Tuesday, October 16, 2018

Reason #2: State's Share Is Going Down

The Richardson ISD is asking voters to approve a tax increase. I am voting YES for many, many reasons, but there are some that, all by themselves, are enough to convince me to vote YES.

Reason #2: State's Share Is Going Down



Note that this graph does not need to show spending in absolute dollars. It does not need to show spending per student. It does not need to adjust for growing enrollment. It does not need to adjust for inflation. It does not need to pick a baseline year to draw historical contrasts. All it needs to convince me that a local tax hike is needed, is show how the burden of funding public schools is divided between the State and local property owners. It's a partnership, but this graph plainly shows that the state legislature is pushing more and more of the burden onto local property owners. When local school districts can no longer count on the State to carry its share of the burden, local property owners have no choice but to pick up the slack themselves. Unfortunately, eventually that means a tax increase.

The State funding system is perverse. The formula actually reduces State funding as property values increase. Sure, tax revenue goes up as property values go up, but the State keeps most of the extra revenue from rising property values, not your local schools. The sure way to increase local funding is with what the formula calls "increased tax effort", that is, by raising the tax rate.

It's a win-win situation for state legislators like Lt. Gov. Dan Patrick. Rising property values mean more tax revenue, with that money collected by the local school district but flowing to the State. Austin gets the money for Dan Patrick's pet projects like private school vouchers, and the local school districts get the blame for rising taxes. State legislators love how that formula works. Why expect them to change it?

I don't like that graph above. But it is what it is. The state legislators count on the voters not figuring out what's going on. Until voters do catch on and start electing candidates who actually support public schools instead of just saying they do in their campaign ads, that graph is not going to get more balanced. We might not be able to control the legislators already in office, but we can control how we as a community respond to the negligence in Austin. Vote YES for public schools on November 6.
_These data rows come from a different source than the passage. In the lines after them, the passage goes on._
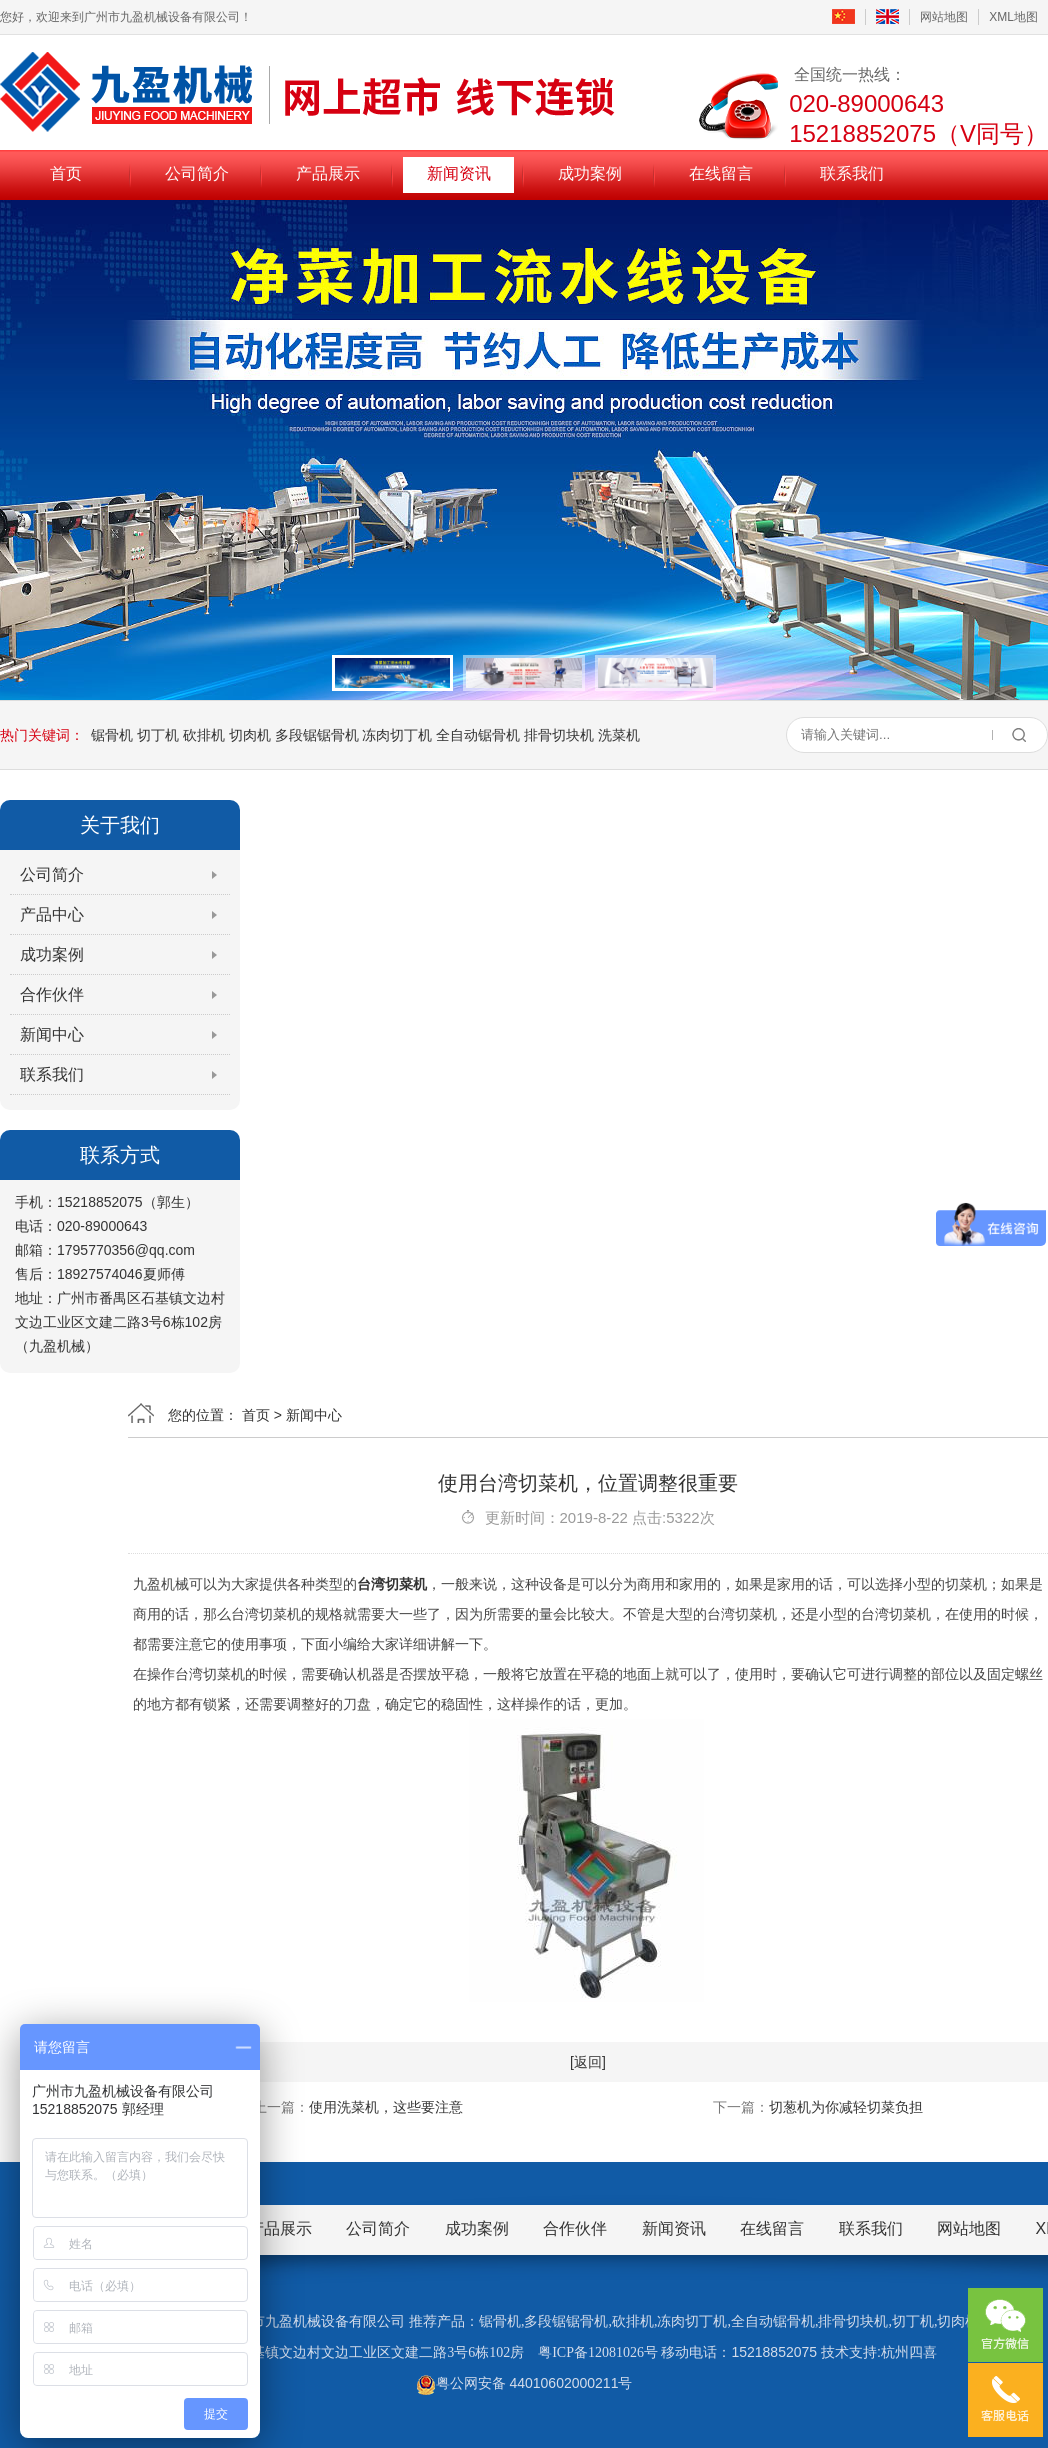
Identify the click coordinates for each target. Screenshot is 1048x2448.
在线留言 (721, 173)
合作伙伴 (52, 994)
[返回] (588, 2062)
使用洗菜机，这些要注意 (386, 2107)
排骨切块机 (559, 735)
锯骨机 (112, 735)
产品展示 (328, 173)
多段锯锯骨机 (317, 735)
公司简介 (197, 173)
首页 (66, 173)
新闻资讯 (459, 173)
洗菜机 (619, 735)
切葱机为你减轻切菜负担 (846, 2107)
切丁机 (158, 735)
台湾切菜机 (392, 1584)
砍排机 (204, 735)
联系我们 (852, 173)
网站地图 (944, 17)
P.S. If you vote a straight-party ticket, you still have to search out and vote separately for the RISD tax ratification election. Don't accidentally overlook it.

4 comments:

MGrau said...

I think you are not recognizing that the "state's share" is really our money. The state has no money of its own, only what it takes from us. Since property taxes are required by Texas' Constitution to be spent on public education, using that money for public education is completely appropriate in my opinion. The district is now getting 9% less per student (after adjusting for inflation) than they were 10 years ago. The real issue is how they are choosing to spend it. Why weren't teacher raises and student safety the first priority in the budget instead of the last? Why wasn't the money given to athletics part of the TRE instead of being funded before academics? I'm guessing they felt that pretending teachers can't have raises unless we give the district higher taxes would be an easier sell to the voters emotionally. Why is the threat of cutting teachers the first move they say they'd make if the TRE doesn't pass? Why won't RISD commit to prioritizing academics and getting all students to grade level in writing? They're happy to say it verbally since they know they can't be held to it. It's very discouraging to see their lack of interest in education since that is the whole reason for their existence.

Mark Steger said...

Marcia, thanks for the feedback. You are correct that all government revenue is "our" money. By "state's share" I mean the share of the RISD budget funded by taxes in the State's hands vs the share funded by local property taxes collected by the RISD. Salaries constitute so much of RISD's budget that I'm not surprised if raises require a tax hike, nor that if the money isn't there that payroll would suffer, either by delayed raises or even pay cuts or layoffs. I don't agree that any of this shows the RISD has "a lack of interest in education." In fact, the grief they are taking asking for a tax hike indicates to me just the opposite. Please keep the lines of communication open.

Mark Steger said...

Reason #3 is now published.

Marcia Grau said...

I think that making the choice to enlarge the scope of the Macs beyond what was approved in the bond instead of paying off the deficit or giving teachers a bonus to improve a retention or really anything that was academically relevant was an outstandingly poor choice. They could have used the TRE to help fund expanding the MACs if they really felt the people in the district supported that choice. And the funds they used were not bond funds, they were readily available for any of the uses I cited.